In merito al blocco dei requisiti per la pensione di vecchiaia e di anzianità pensioni poi,  a fronte del previsto  aumento di 5 mesi dal primo gennaio 2019, il Governo ha proposto un intervento rivolto ad una platea inferiore al 5% ( solo 15 mansioni con il vincolo  di almeno 30 anni di contributi e almeno 7 sugli ultimi 10 impiegati in tali mansioni).

L’iniziativa della Cgil ha i seguenti obiettivi: bloccare l’innalzamento dei requisiti per andare in pensione; garantire un lavoro dignitoso ed un futuro previdenziale ai giovani; superare la disparità di genere e riconoscere il lavoro di cura; garantire una maggiore libertà di scelta ai lavoratori su quando andare in pensione; favorire l’accesso alla previdenza integrativa; garantire una effettiva rivalutazione delle pensioni.

Ed ancora, cambiare la legge di bilancio per sostenere lo sviluppo e l’occupazione; estendere gli ammortizzatori sociali; garantire a tutti il diritto alla salute; rinnovare i contratti pubblici. Su questi punti si articola l’iniziativa indetta per sabato 2 dicembre dalla Cgil nazionale, che ha individuato 5 città italiane in cui dare vita alla manifestazione di rivendicazione. 

Dalla Provincia di Brindisi partiranno circa 20 pullman alla volta del capoluogo pugliese, per rappresentare le problematiche del territorio.  E’ indubbio che la manifestazione abbia come fulcro le rivendicazioni indicate dalla Cgil nazionale ma è pur vero che noi porteremo a Bari la nostra realtà, i cui numeri sono da vero allarme, a partire dalla disoccupazione giovanile, che supera il 60%. Sono giovani a cui non solo non sappiamo offrire un futuro lavorativo, ma nemmeno una prospettiva pensionistica.

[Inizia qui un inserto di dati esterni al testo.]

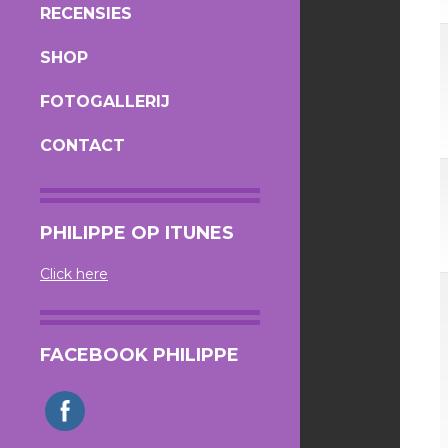
RECENSIES
SHOP
FOTOGALLERIJ
CONTACT
PHILIPPE OP ITUNES
Click here
FACEBOOK PHILIPPE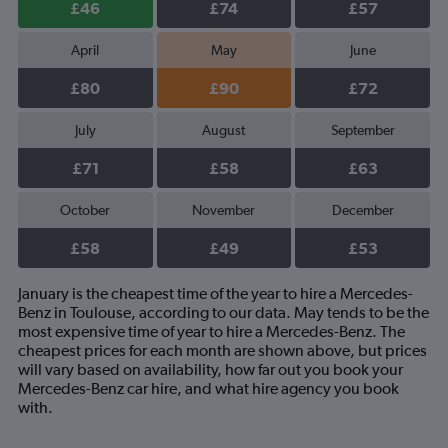
£46
£74
£57
April
May
June
£80
£90
£72
July
August
September
£71
£58
£63
October
November
December
£58
£49
£53
January is the cheapest time of the year to hire a Mercedes-
Benz in Toulouse, according to our data. May tends to be the
most expensive time of year to hire a Mercedes-Benz. The
cheapest prices for each month are shown above, but prices
will vary based on availability, how far out you book your
Mercedes-Benz car hire, and what hire agency you book
with.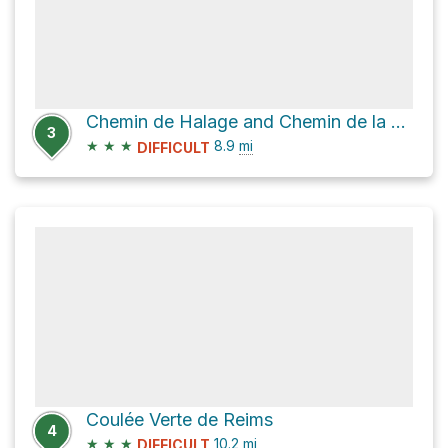
Chemin de Halage and Chemin de la Chapelle
3
★
★
★
8.9
mi
DIFFICULT
Coulée Verte de Reims
4
★
★
★
10.2
mi
DIFFICULT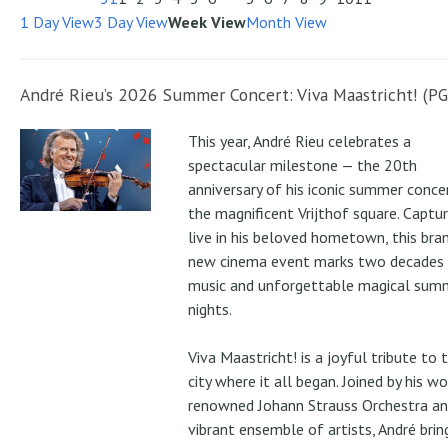
1 Day View
3 Day View
Week View
Month View
André Rieu’s 2026 Summer Concert: Viva Maastricht! (PG
This year, André Rieu celebrates a
spectacular milestone — the 20th
anniversary of his iconic summer conce
the magnificent Vrijthof square. Captu
live in his beloved hometown, this bra
new cinema event marks two decades
music and unforgettable magical sum
nights.
Viva Maastricht! is a joyful tribute to 
city where it all began. Joined by his wo
renowned Johann Strauss Orchestra an
vibrant ensemble of artists, André brin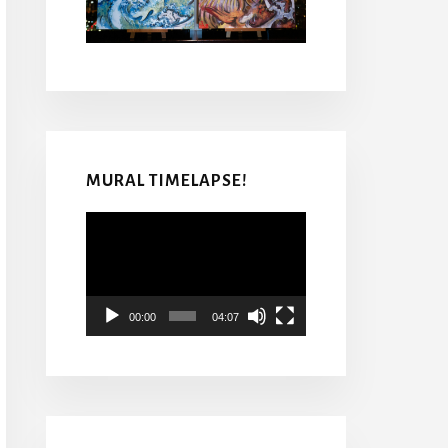
MURAL TIMELAPSE!
Video
Player
00:00
04:07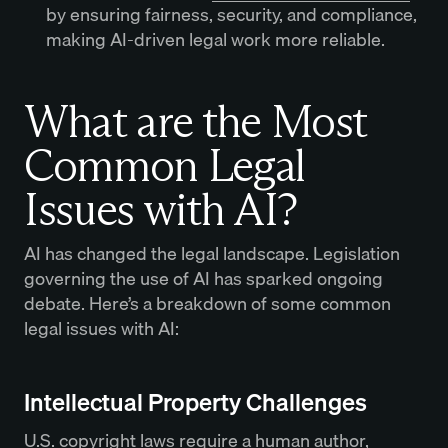
by ensuring fairness, security, and compliance,
making AI-driven legal work more reliable.
What are the Most
Common Legal
Issues with AI?
AI has changed the legal landscape. Legislation
governing the use of AI has sparked ongoing
debate. Here’s a breakdown of some common
legal issues with AI:
Intellectual Property Challenges
U.S. copyright laws require a human author,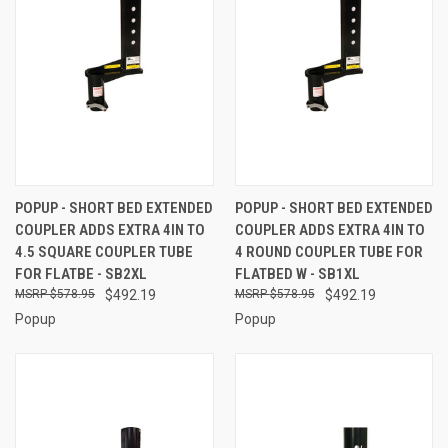
POPUP - SHORT BED EXTENDED
POPUP - SHORT BED EXTENDED
COUPLER ADDS EXTRA 4IN TO
COUPLER ADDS EXTRA 4IN TO
4.5 SQUARE COUPLER TUBE
4 ROUND COUPLER TUBE FOR
FOR FLATBE - SB2XL
FLATBED W - SB1XL
$578.95
$492.19
$578.95
$492.19
Popup
Popup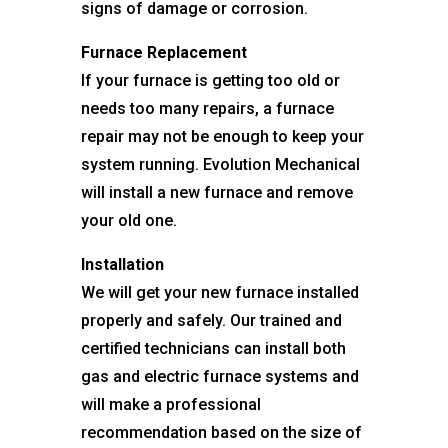
signs of damage or corrosion.
Furnace Replacement
If your furnace is getting too old or
needs too many repairs, a furnace
repair may not be enough to keep your
system running. Evolution Mechanical
will install a new furnace and remove
your old one.
Installation
We will get your new furnace installed
properly and safely. Our trained and
certified technicians can install both
gas and electric furnace systems and
will make a professional
recommendation based on the size of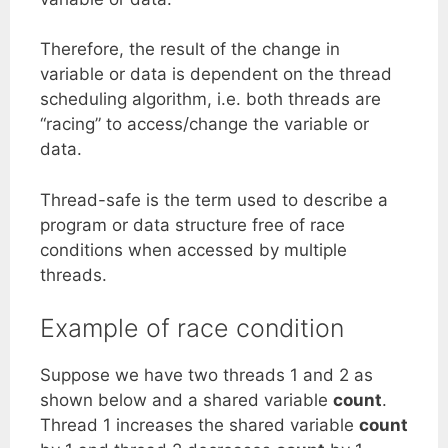
Therefore, the result of the change in
variable or data is dependent on the thread
scheduling algorithm, i.e. both threads are
“racing” to access/change the variable or
data.
Thread-safe is the term used to describe a
program or data structure free of race
conditions when accessed by multiple
threads.
Example of race condition
Suppose we have two threads 1 and 2 as
shown below and a shared variable
count
.
Thread 1 increases the shared variable
count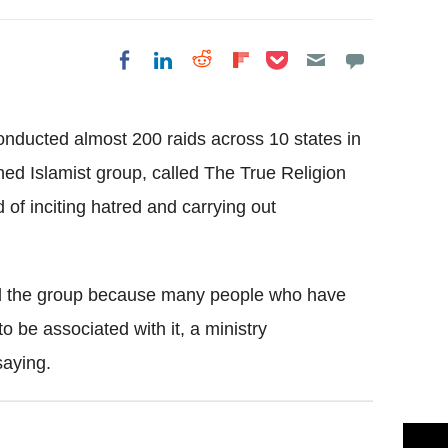
Share on Pocket
Share on LinkedIn
Share on Reddit
Share on
Share on Facebook
Flipboard
ducted almost 200 raids across 10 states in
ed Islamist group, called The True Religion
of inciting hatred and carrying out
ed the group because many people who have
o be associated with it, a ministry
aying.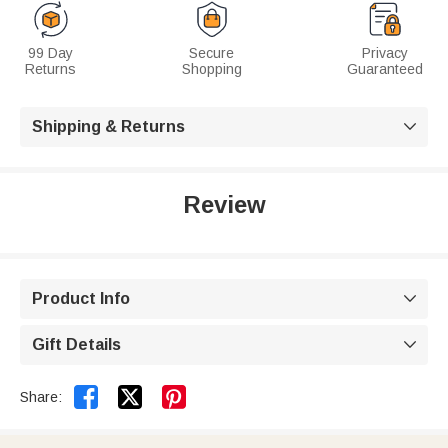
99 Day
Secure
Privacy
Returns
Shopping
Guaranteed
Shipping & Returns

Review
Product Info

Gift Details



Share: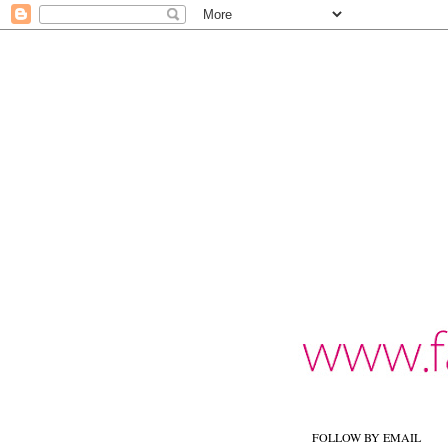
FOLLOW BY EMAIL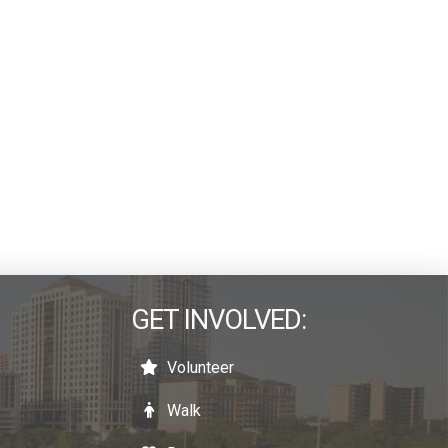
GET INVOLVED:
Volunteer
Walk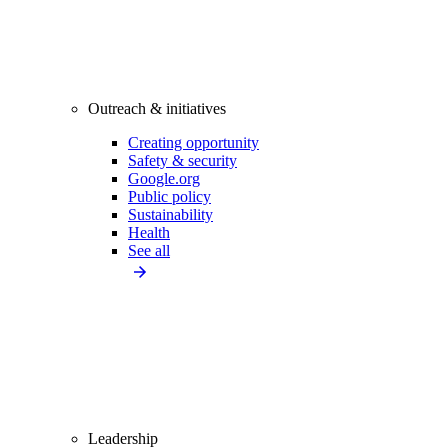
Outreach & initiatives
Creating opportunity
Safety & security
Google.org
Public policy
Sustainability
Health
See all
Leadership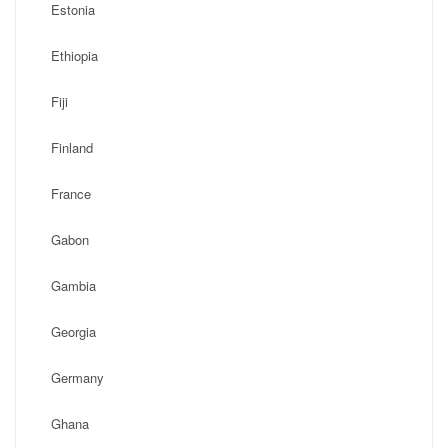
Estonia
Ethiopia
Fiji
Finland
France
Gabon
Gambia
Georgia
Germany
Ghana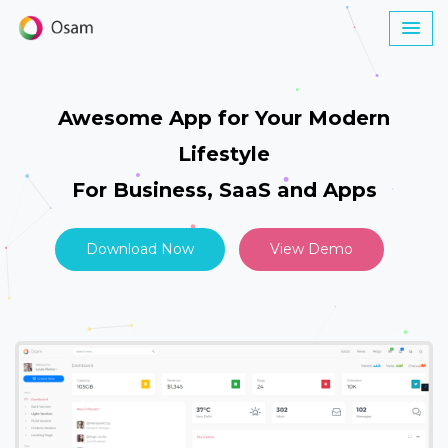
Awesome App for Your Modern
Lifestyle
For Business, SaaS and Apps
Download Now
View Demo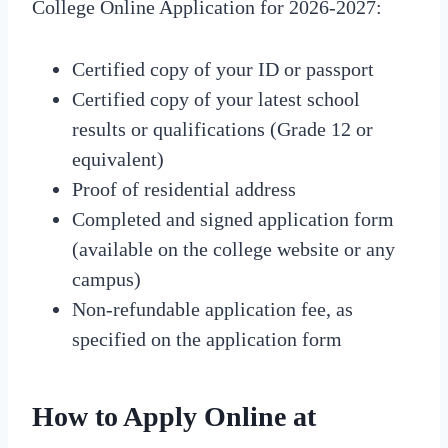
College Online Application for 2026-2027:
Certified copy of your ID or passport
Certified copy of your latest school
results or qualifications (Grade 12 or
equivalent)
Proof of residential address
Completed and signed application form
(available on the college website or any
campus)
Non-refundable application fee, as
specified on the application form
How to Apply Online at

Il Governo deve rivedere le sue proposte, perché quelle emerse finora sono molto distanti non solo dalla piattaforma sindacale ma anche dagli impegni sottoscritti dallo stesso Governo con il verbale del 28 settembre 2016, ignorando del tutto l’obiettivo, come il riconoscimento del lavoro di cura e della condizione delle donne, l’ampliamento della flessibilità in uscita per tutti i lavoratori, il rafforzamento della previdenza complementare nel settore privato. La mobilitazione intende sostenere le richieste presentate dal sindacato per chiedere al Parlamento di recepirle con la prossima Legge di bilancio.